━━━ Given records ━━━

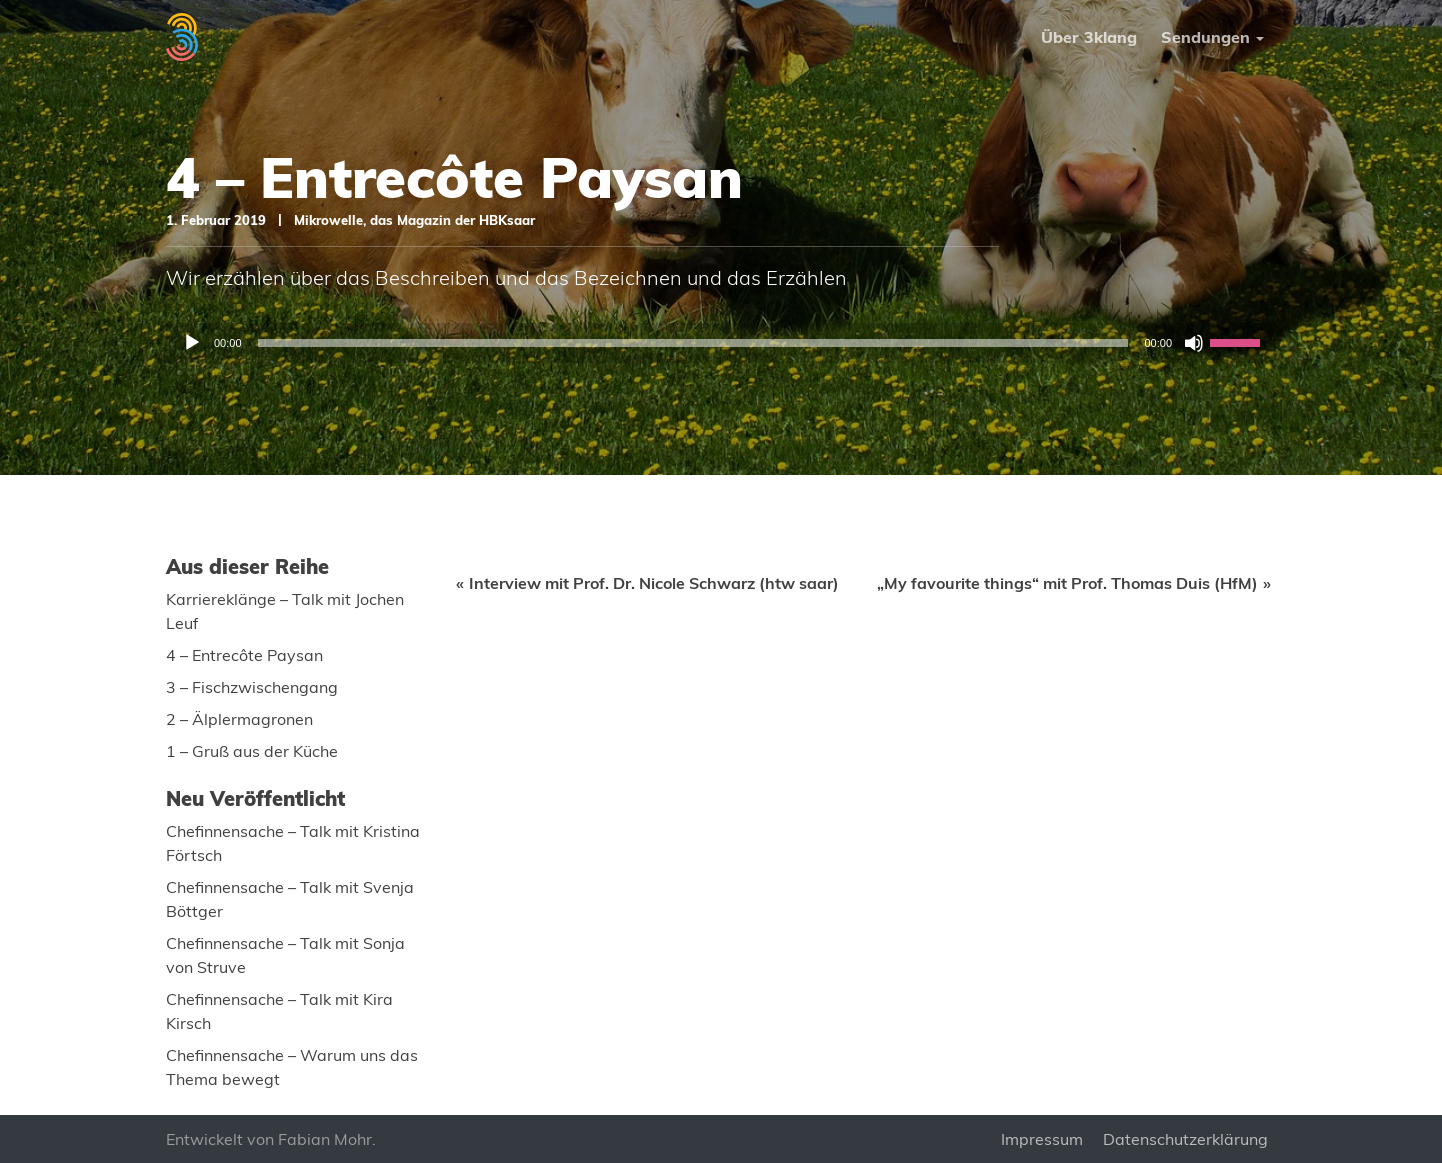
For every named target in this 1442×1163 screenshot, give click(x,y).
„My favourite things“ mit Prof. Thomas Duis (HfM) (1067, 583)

━━━
━━━ Given records ━━━

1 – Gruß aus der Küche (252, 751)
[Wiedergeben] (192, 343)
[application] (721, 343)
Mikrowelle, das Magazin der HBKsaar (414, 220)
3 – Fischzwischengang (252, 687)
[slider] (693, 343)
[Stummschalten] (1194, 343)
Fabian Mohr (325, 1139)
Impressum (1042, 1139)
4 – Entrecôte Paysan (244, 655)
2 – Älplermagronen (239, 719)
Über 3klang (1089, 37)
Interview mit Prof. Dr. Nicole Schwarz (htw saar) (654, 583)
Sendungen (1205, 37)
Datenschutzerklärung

━━━
━━━ Given records ━━━

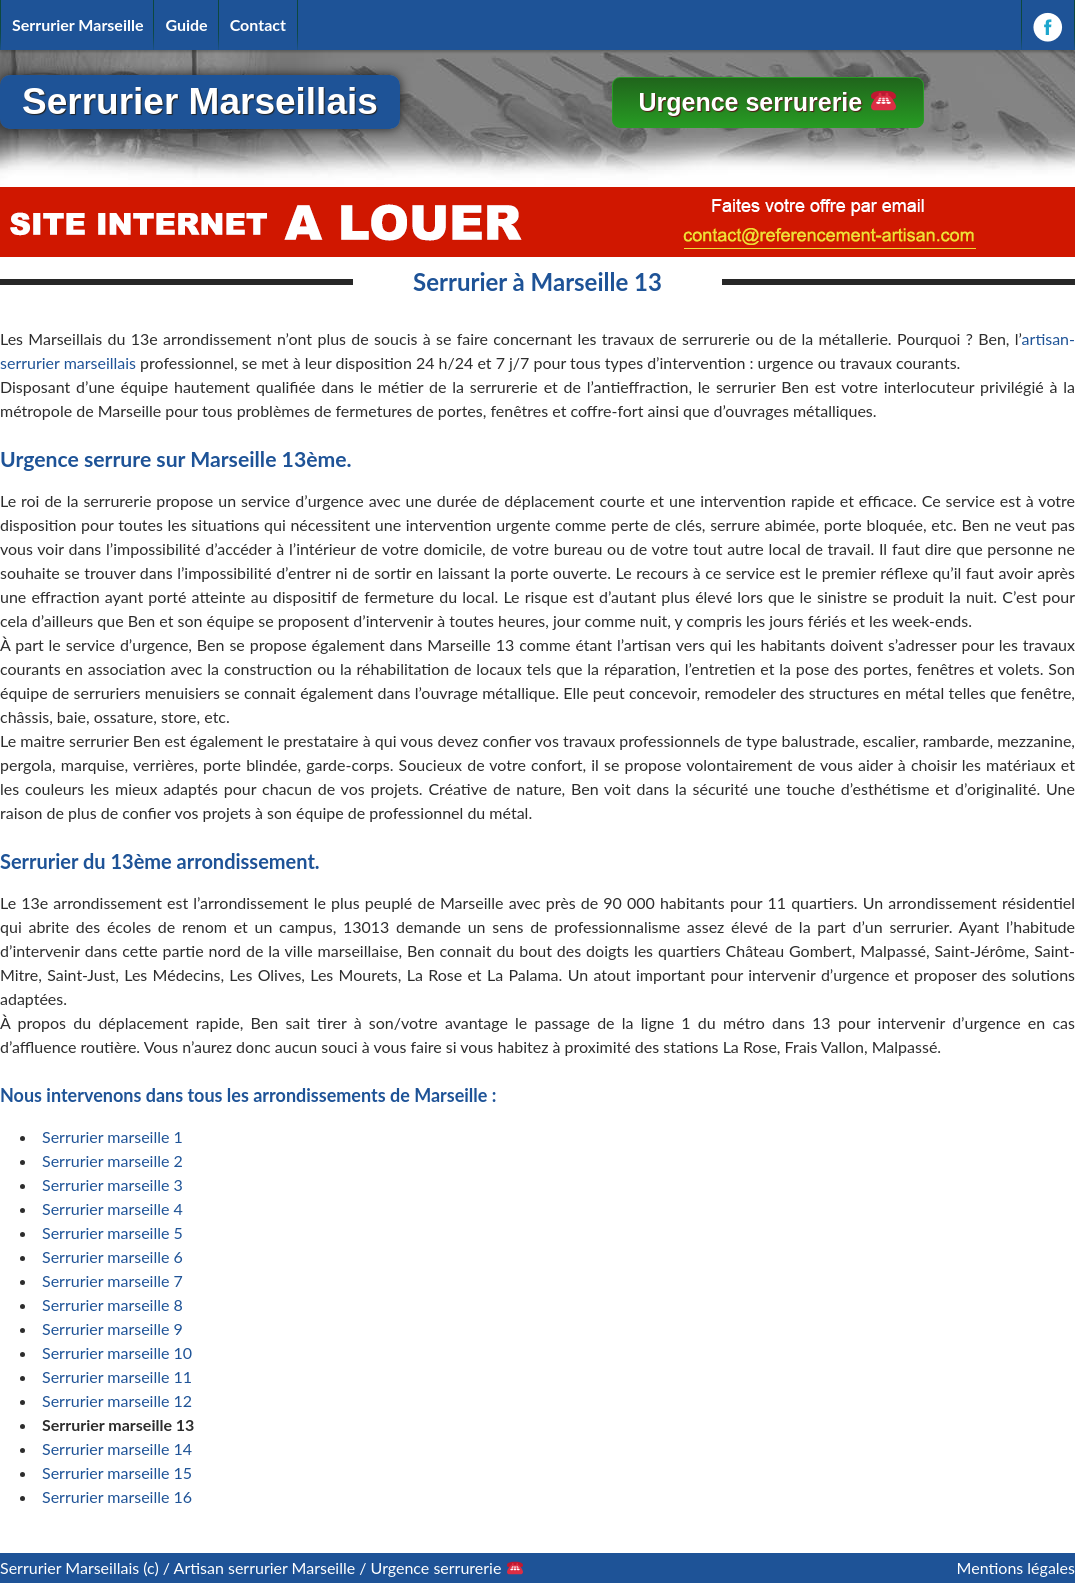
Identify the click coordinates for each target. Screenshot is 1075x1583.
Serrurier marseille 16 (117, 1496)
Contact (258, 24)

━━━

[Exercise prompt] Return, word for word, the lines of the data above from the line with "[Wiedergeben] (192, 343)" through the line with "Datenschutzerklärung", inclusive.

[Task result]
[Wiedergeben] (192, 343)
[application] (721, 343)
Mikrowelle, das Magazin der HBKsaar (414, 220)
3 – Fischzwischengang (252, 687)
[slider] (693, 343)
[Stummschalten] (1194, 343)
Fabian Mohr (325, 1139)
Impressum (1042, 1139)
4 – Entrecôte Paysan (244, 655)
2 – Älplermagronen (239, 719)
Über 3klang (1089, 37)
Interview mit Prof. Dr. Nicole Schwarz (htw saar) (654, 583)
Sendungen (1205, 37)
Datenschutzerklärung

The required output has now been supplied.